Stored data:
--- START ---

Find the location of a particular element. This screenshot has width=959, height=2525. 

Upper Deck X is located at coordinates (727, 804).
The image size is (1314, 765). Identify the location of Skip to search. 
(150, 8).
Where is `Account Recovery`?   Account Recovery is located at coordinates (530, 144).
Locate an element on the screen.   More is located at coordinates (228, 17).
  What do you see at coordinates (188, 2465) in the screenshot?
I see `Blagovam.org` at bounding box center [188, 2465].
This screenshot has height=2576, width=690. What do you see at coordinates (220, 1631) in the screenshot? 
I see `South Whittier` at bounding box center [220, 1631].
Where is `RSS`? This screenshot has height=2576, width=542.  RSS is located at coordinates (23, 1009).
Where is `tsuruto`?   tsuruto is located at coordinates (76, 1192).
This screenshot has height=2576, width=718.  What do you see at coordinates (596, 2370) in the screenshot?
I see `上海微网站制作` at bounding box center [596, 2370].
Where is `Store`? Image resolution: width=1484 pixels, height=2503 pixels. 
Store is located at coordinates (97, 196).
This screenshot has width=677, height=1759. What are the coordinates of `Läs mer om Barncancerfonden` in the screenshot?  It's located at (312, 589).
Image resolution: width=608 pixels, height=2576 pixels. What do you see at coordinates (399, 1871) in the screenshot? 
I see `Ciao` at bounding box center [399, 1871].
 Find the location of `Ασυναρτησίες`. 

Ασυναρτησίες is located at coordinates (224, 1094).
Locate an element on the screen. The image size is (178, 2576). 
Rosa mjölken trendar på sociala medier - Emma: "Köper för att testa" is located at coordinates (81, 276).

--- END ---

▶ **Directions for this task**: Give every entry again, exactly as it reads.

▶ **Final answer**:
Find the location of a particular element. This screenshot has width=959, height=2525. 

Upper Deck X is located at coordinates (727, 804).
The image size is (1314, 765). Identify the location of Skip to search. 
(150, 8).
Where is `Account Recovery`?   Account Recovery is located at coordinates (530, 144).
Locate an element on the screen.   More is located at coordinates (228, 17).
  What do you see at coordinates (188, 2465) in the screenshot?
I see `Blagovam.org` at bounding box center [188, 2465].
This screenshot has height=2576, width=690. What do you see at coordinates (220, 1631) in the screenshot? 
I see `South Whittier` at bounding box center [220, 1631].
Where is `RSS`? This screenshot has height=2576, width=542.  RSS is located at coordinates (23, 1009).
Where is `tsuruto`?   tsuruto is located at coordinates (76, 1192).
This screenshot has height=2576, width=718.  What do you see at coordinates (596, 2370) in the screenshot?
I see `上海微网站制作` at bounding box center [596, 2370].
Where is `Store`? Image resolution: width=1484 pixels, height=2503 pixels. 
Store is located at coordinates (97, 196).
This screenshot has width=677, height=1759. What are the coordinates of `Läs mer om Barncancerfonden` in the screenshot?  It's located at (312, 589).
Image resolution: width=608 pixels, height=2576 pixels. What do you see at coordinates (399, 1871) in the screenshot? 
I see `Ciao` at bounding box center [399, 1871].
 Find the location of `Ασυναρτησίες`. 

Ασυναρτησίες is located at coordinates (224, 1094).
Locate an element on the screen. The image size is (178, 2576). 
Rosa mjölken trendar på sociala medier - Emma: "Köper för att testa" is located at coordinates (81, 276).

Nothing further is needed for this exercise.